Cobalt Chloride-Induced Tissue Regeneration and Wound Healing Depend on HIF-1α and VEGF-A–Mediated Neovascularization

The study investigates the role of cobalt chloride (CoCl₂), a hypoxia-inducing agent, in promoting tissue regeneration using zebrafish as a model system. Caudal fins of adult zebrafish were amputated and transdermally exposed to 1% CoCl₂. The extent of fin regeneration and the neovascularization process at the growth front were analyzed. CoCl₂ exposure significantly enhanced regeneration compared with controls, with increased fin length and more prominent blood vessel sprouting and anastomosis. Molecular and proteomics analyses revealed an upregulation of angiogenic and pro-angiogenic factors, particularly Vascular Endothelial Growth Factor (VEGF).
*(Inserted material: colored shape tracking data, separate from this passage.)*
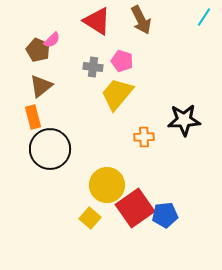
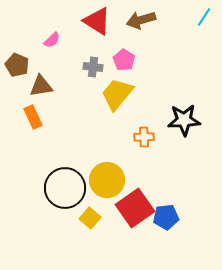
brown arrow: rotated 100 degrees clockwise
brown pentagon: moved 21 px left, 15 px down
pink pentagon: moved 2 px right, 1 px up; rotated 15 degrees clockwise
brown triangle: rotated 30 degrees clockwise
orange rectangle: rotated 10 degrees counterclockwise
black circle: moved 15 px right, 39 px down
yellow circle: moved 5 px up
blue pentagon: moved 1 px right, 2 px down
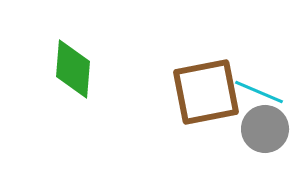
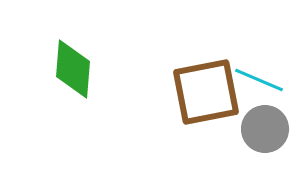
cyan line: moved 12 px up
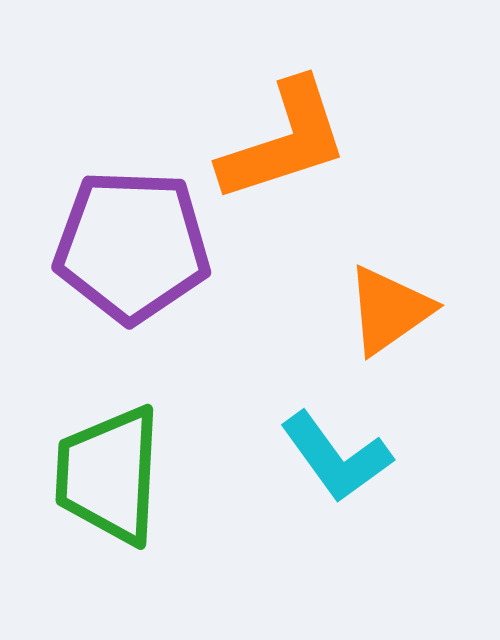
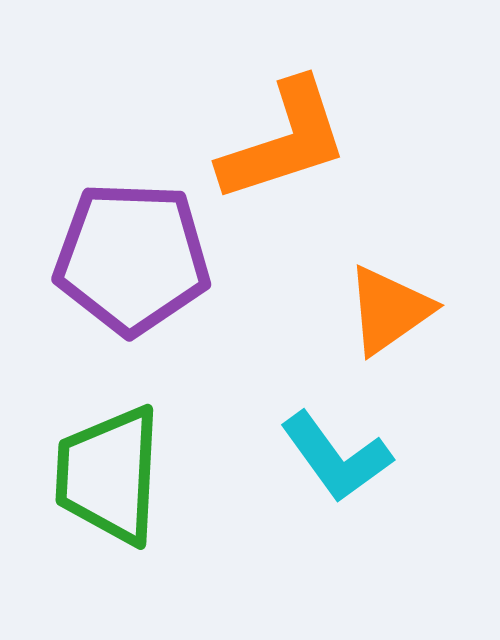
purple pentagon: moved 12 px down
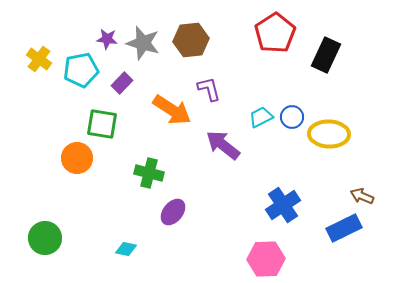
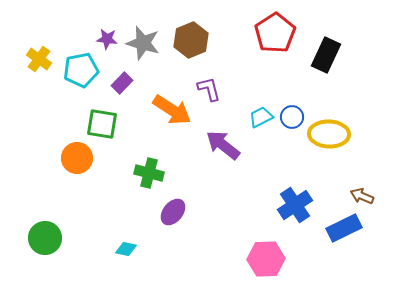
brown hexagon: rotated 16 degrees counterclockwise
blue cross: moved 12 px right
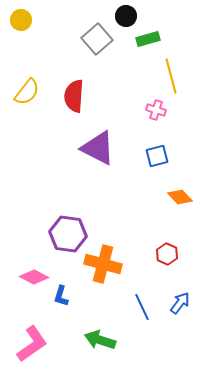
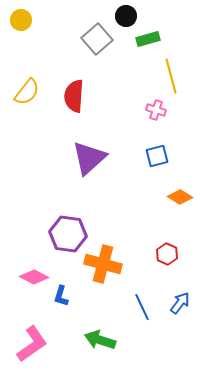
purple triangle: moved 9 px left, 10 px down; rotated 51 degrees clockwise
orange diamond: rotated 15 degrees counterclockwise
To verify the role of VEGF in CoCl₂-mediated tissue regeneration, the amputated fins were exposed to inhibitors such as genistein and SU5416. These results suggest that CoCl₂ promotes tissue regrowth and wound healing by stimulating angiogenesis. The findings highlight the therapeutic potential of CoCl₂ in enhancing regeneration and wound repair through the HIF-1α/VEGF signaling pathway, with potential implications for treating ischemic wounds.